La condamnation de l'intellect ou sa relégation au statut de simple "outil", pilier de presque toute la spiritualité contemporaine, est un "outil" commercial. Une astuce aussi simple que puissante. "Aie confiance !"
D'autant que le client est complice. Comme le rappelle Jordan Belfort, le "loup de Wall Street", il n'y pas d'arnaque possible si la victime n'est pas cupide. C'est le désir de la victime de devenir riche très vite et sans scrupules qui sert de levier à l'escroc. De même, pas de coach immoral sans gogo immoral. Le désir de puissance, de jouissance sans limite et à n'importe quel prix (dans tous les sens du terme), de supériorité, que ce soit par l'éveil, la pureté, le "niveau vibratoire" ou je-ne-sais-quelle expérience "extraordinaire" digne d'être balancée au premier venu, le besoin de se distinguer, de trouver des substituts au père, à la mère, à l'ami, à l'amant, font les beaux jours des escrocs. Si on triche avec moi, c'est que, quelque part, je veux tricher avec les autres, avec la vie, avec la raison.

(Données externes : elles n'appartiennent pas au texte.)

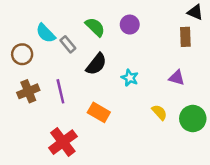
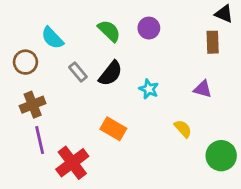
gray rectangle: (68, 44) -> (78, 72), moved
purple line: (60, 91) -> (40, 140), moved
green circle: (193, 119) -> (221, 156), moved

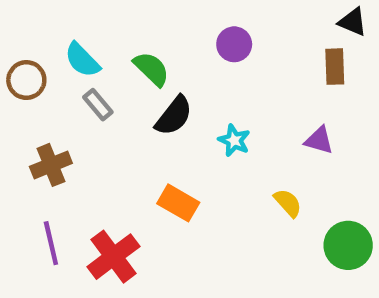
green semicircle: (109, 31) -> (151, 69), moved
brown circle: (25, 62) -> (26, 80), moved
gray rectangle: (78, 72) -> (98, 105), moved
purple line: (40, 140) -> (51, 243), moved

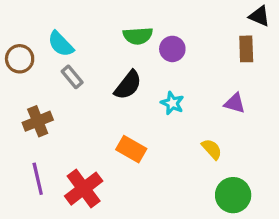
purple circle: (234, 44) -> (172, 49), moved
green semicircle: (151, 69) -> (138, 36), moved, turned 132
green circle: (348, 245) -> (233, 195), moved

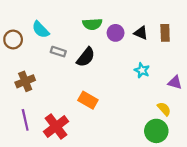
black triangle: (259, 16) -> (141, 33), moved
gray rectangle: (72, 77) -> (58, 52), moved, turned -32
cyan star: (172, 103) -> (142, 70), moved
purple triangle: (235, 103) -> (175, 82), moved
yellow semicircle: (212, 149) -> (164, 109), moved

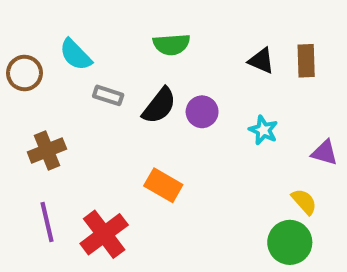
purple circle: (116, 33) -> (202, 112), moved

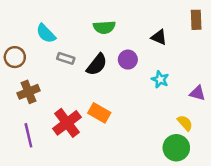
brown rectangle: (306, 61) -> (196, 20), moved
brown circle: (24, 73) -> (15, 57), moved
purple circle: (202, 112) -> (128, 60), moved
red cross: (104, 234) -> (67, 123), moved

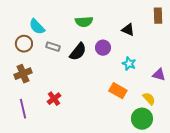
brown circle: (15, 57) -> (24, 44), moved
orange rectangle: (99, 113) -> (118, 91), moved
red cross: (67, 123) -> (54, 99), size x0.6

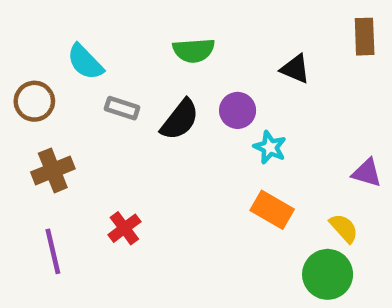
brown circle: (24, 44) -> (34, 101), moved
cyan star: (129, 64) -> (270, 147), moved

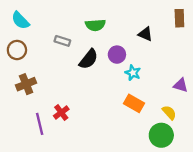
cyan semicircle: (85, 62) -> (20, 20), moved
gray rectangle: (122, 108) -> (62, 41), moved
purple line: (53, 251) -> (40, 124), moved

D'où un rejet unanime de l'intellect, principal obstacle à la prospérité du marché du bonheur immédiat. De ce point de vue, je ne vois pas de différence entre Intermarché, Leclerc, Naturalia, Monsanto, Mac Do, Blackrock et le yoga ou le "Tantra" ou les innombrables thérapies de la mutation vibratoire reprogrammatoire et foutratoire.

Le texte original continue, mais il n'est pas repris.